Like sentences, possible states of the world can be negated, conjoined, and disjoined. The negation of the possibility that it is 10°C is the possibility that it is not 10°C. If we negate that negated state, we get back the original state: the possibility that it is not not 10°C is nothing but the possibility that it is 10°C. In general, if we understand propositions as possible states of the world, then logically equivalent propositions are not just equivalent, but identical.
Possible states of the world can be more or less specific. That the temperature is 10°C is more specific than that it is between 7°C and 12°C. It is often useful to think of unspecific states as sets of more specific states. We can think of the possibility that it is between 7°C and 12°C as a collection of several possibilities, perhaps as the set { 7°C, 8°C, 9°C, 10°C, 11°C, 12°C }. The unspecific possibility obtains just in case one of the more specific possibilities obtains. A maximally specific state is called a possible world (in philosophy, and an ‘outcome’ in many other disciplines). We will sometimes model propositions as sets of possible worlds.

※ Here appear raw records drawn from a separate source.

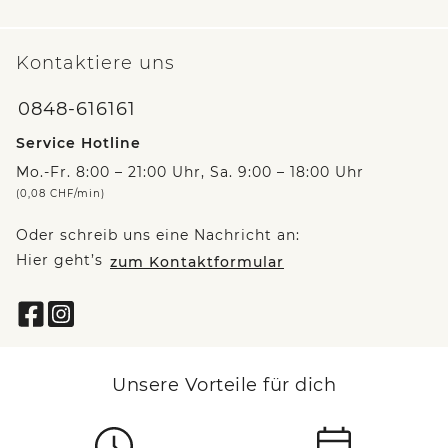
Kontaktiere uns
0848-616161
Service Hotline
Mo.-Fr. 8:00 – 21:00 Uhr, Sa. 9:00 – 18:00 Uhr
(0,08 CHF/min)
Oder schreib uns eine Nachricht an:
Hier geht’s
zum Kontaktformular
Unsere Vorteile für dich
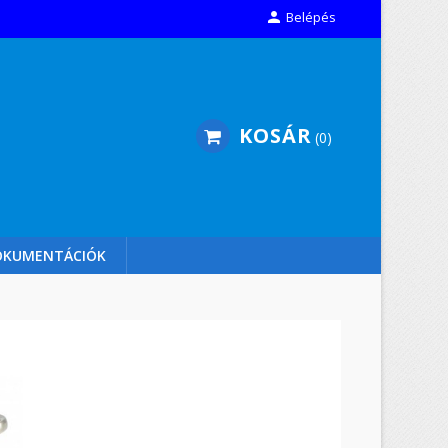

Belépés
KOSÁR
0
OKUMENTÁCIÓK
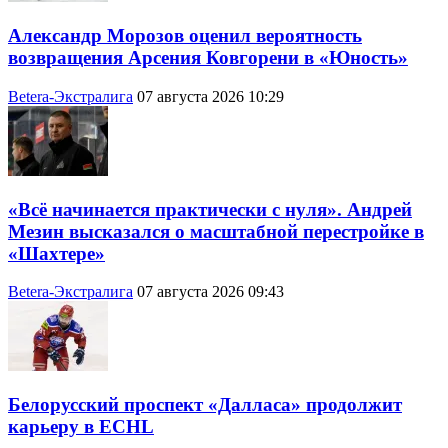
Александр Морозов оценил вероятность
возвращения Арсения Ковгорени в «Юность»
Betera-Экстралига
07 августа 2026 10:29
«Всё начинается практически с нуля». Андрей
Мезин высказался о масштабной перестройке в
«Шахтере»
Betera-Экстралига
07 августа 2026 09:43
Белорусский проспект «Далласа» продолжит
карьеру в ECHL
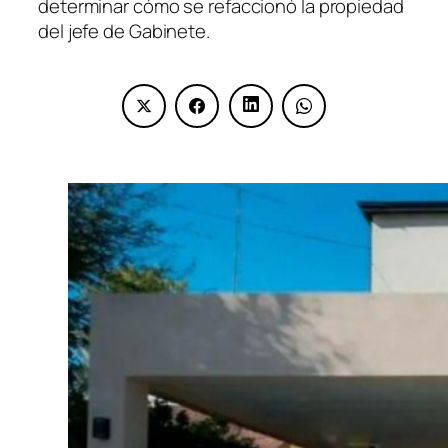
determinar cómo se refaccionó la propiedad
del jefe de Gabinete.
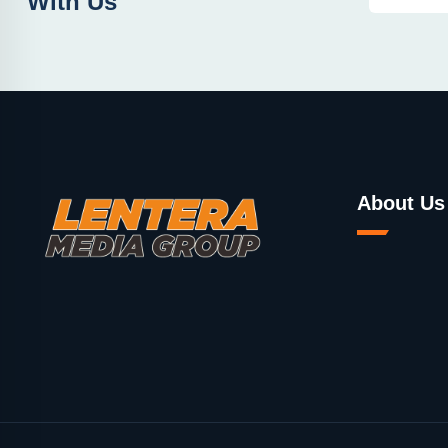
With Us
About Us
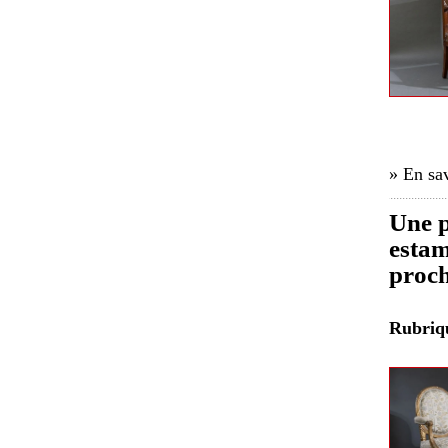
» En sav
Une p
estam
proch
Rubri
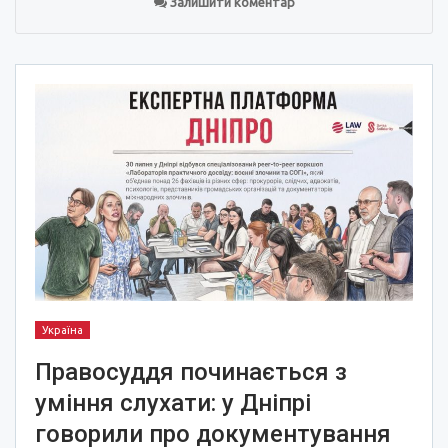
Залишити коментар
Україна
Правосуддя починається з
уміння слухати: у Дніпрі
говорили про документування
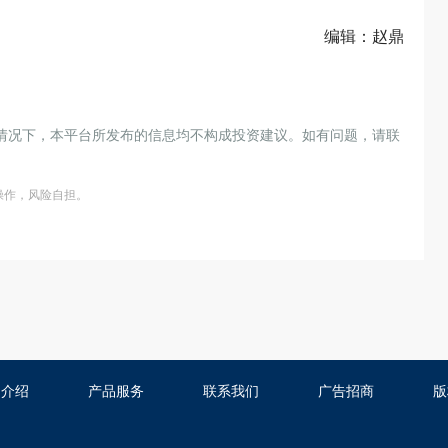
编辑：赵鼎
情况下，本平台所发布的信息均不构成投资建议。如有问题，请联
操作，风险自担。
司介绍
产品服务
联系我们
广告招商
版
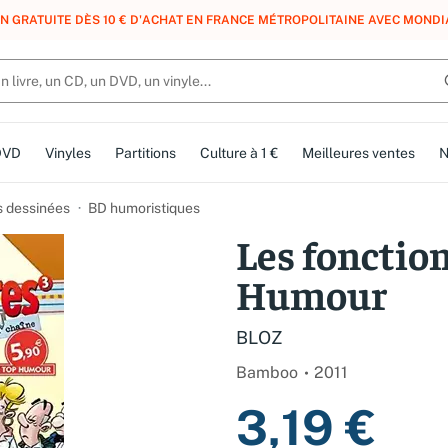
N GRATUITE DÈS 10 € D'ACHAT EN FRANCE MÉTROPOLITAINE AVEC MONDI
DVD
Vinyles
Partitions
Culture à 1 €
Meilleures ventes
N
 dessinées
BD humoristiques
Les fonctio
Humour
BLOZ
Bamboo
2011
3,19 €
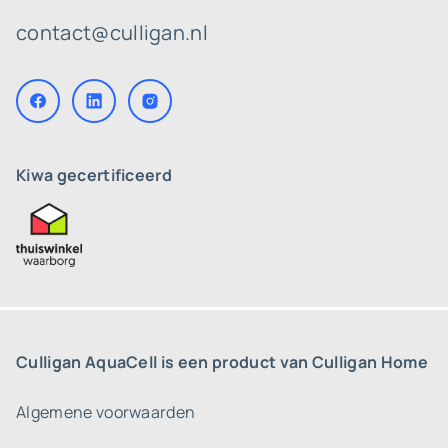
contact@culligan.nl
Kiwa gecertificeerd
Culligan AquaCell is een product van Culligan Home
Algemene voorwaarden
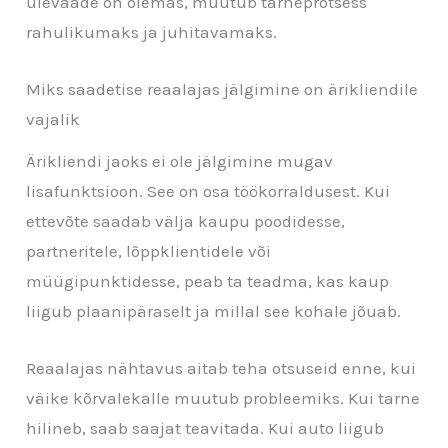
ülevaade on olemas, muutub tarneprotsess
rahulikumaks ja juhitavamaks.
Miks saadetise reaalajas jälgimine on ärikliendile
vajalik
Ärikliendi jaoks ei ole jälgimine mugav
lisafunktsioon. See on osa töökorraldusest. Kui
ettevõte saadab välja kaupu poodidesse,
partneritele, lõppklientidele või
müügipunktidesse, peab ta teadma, kas kaup
liigub plaanipäraselt ja millal see kohale jõuab.
Reaalajas nähtavus aitab teha otsuseid enne, kui
väike kõrvalekalle muutub probleemiks. Kui tarne
hilineb, saab saajat teavitada. Kui auto liigub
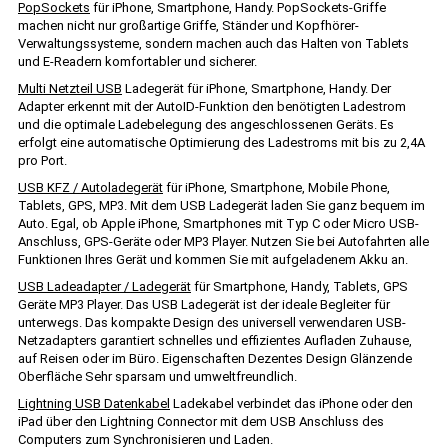
PopSockets
für iPhone, Smartphone, Handy. PopSockets-Griffe
machen nicht nur großartige Griffe, Ständer und Kopfhörer-
Verwaltungssysteme, sondern machen auch das Halten von Tablets
und E-Readern komfortabler und sicherer.
Multi Netzteil USB
Ladegerät für iPhone, Smartphone, Handy. Der
Adapter erkennt mit der AutoID-Funktion den benötigten Ladestrom
und die optimale Ladebelegung des angeschlossenen Geräts. Es
erfolgt eine automatische Optimierung des Ladestroms mit bis zu 2,4A
pro Port.
USB KFZ / Autoladegerät
für iPhone, Smartphone, Mobile Phone,
Tablets, GPS, MP3. Mit dem USB Ladegerät laden Sie ganz bequem im
Auto. Egal, ob Apple iPhone, Smartphones mit Typ C oder Micro USB-
Anschluss, GPS-Geräte oder MP3 Player. Nutzen Sie bei Autofahrten alle
Funktionen Ihres Gerät und kommen Sie mit aufgeladenem Akku an.
USB Ladeadapter / Ladegerät
für Smartphone, Handy, Tablets, GPS
Geräte MP3 Player. Das USB Ladegerät ist der ideale Begleiter für
unterwegs. Das kompakte Design des universell verwendaren USB-
Netzadapters garantiert schnelles und effizientes Aufladen Zuhause,
auf Reisen oder im Büro. Eigenschaften Dezentes Design Glänzende
Oberfläche Sehr sparsam und umweltfreundlich.
Lightning USB Datenkabel
Ladekabel verbindet das iPhone oder den
iPad über den Lightning Connector mit dem USB Anschluss des
Computers zum Synchronisieren und Laden.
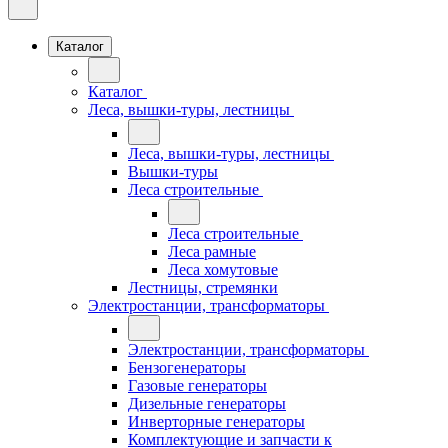
Каталог
Каталог
Леса, вышки-туры, лестницы
Леса, вышки-туры, лестницы
Вышки-туры
Леса строительные
Леса строительные
Леса рамные
Леса хомутовые
Лестницы, стремянки
Электростанции, трансформаторы
Электростанции, трансформаторы
Бензогенераторы
Газовые генераторы
Дизельные генераторы
Инверторные генераторы
Комплектующие и запчасти к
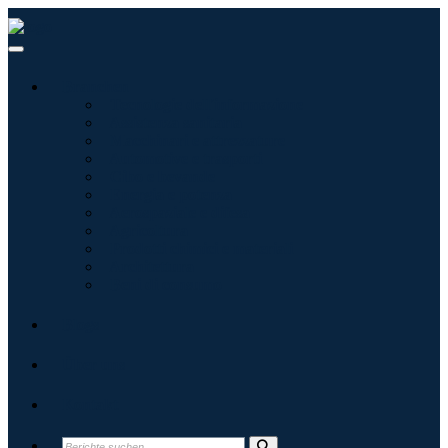
Branchen
Tecnologie dell'informazione
Assistenza sanitaria
Macchinari e attrezzature
Automotive e trasporti
Cibo e bevande
Energia e potenza
Aerospaziale e difesa
Agricoltura
Prodotti chimici e materiali
Architettura
Beni di consumo
Blogs
Über uns
Kontakt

I should warn that the word ‘proposition’ has many uses in philosophy. In this course, all we mean by ‘proposition’ is ‘object of credence’. And ‘credence’, recall, is a semi-technical term for a certain quantity in the model we are building. It is pointless to argue over the nature of propositions before we have spelled out the model in more detail. Also, by ‘possible world’ I just mean ‘maximally specific proposition’. The identification of propositions with sets of possible worlds is not supposed to be an informative reduction.
Exercise 2.1 \(\dagger \)
First a reminder of some terminology from set theory. The intersection of two sets \(A\) and \(B\) is the set of objects that are in both \(A\) and \(B\). The union of \(A\) and \(B\) is the set of objects that are in one or both of \(A\) and \(B\). The complement of a set \(A\) is the set of objects that are not in \(A\). \(A\) is a subset of \(B\) if all objects in \(A\) are also in \(B\). \(A\) is a superset of \(B\) if all objects in \(B\) are also in \(A\).
Now, assume propositions are modelled as sets of possible worlds. Then the negation \(\neg A\) of a proposition \(A\) is the complement of \(A\).
- (a)
- What is the conjunction \(A \land B\) of two propositions, in set theory terms?
- (b)
- What is the disjunction \(A \lor B\)?
- (c)
- What, in set theory terms, does it mean that a proposition \(A\) entails a proposition \(B\)?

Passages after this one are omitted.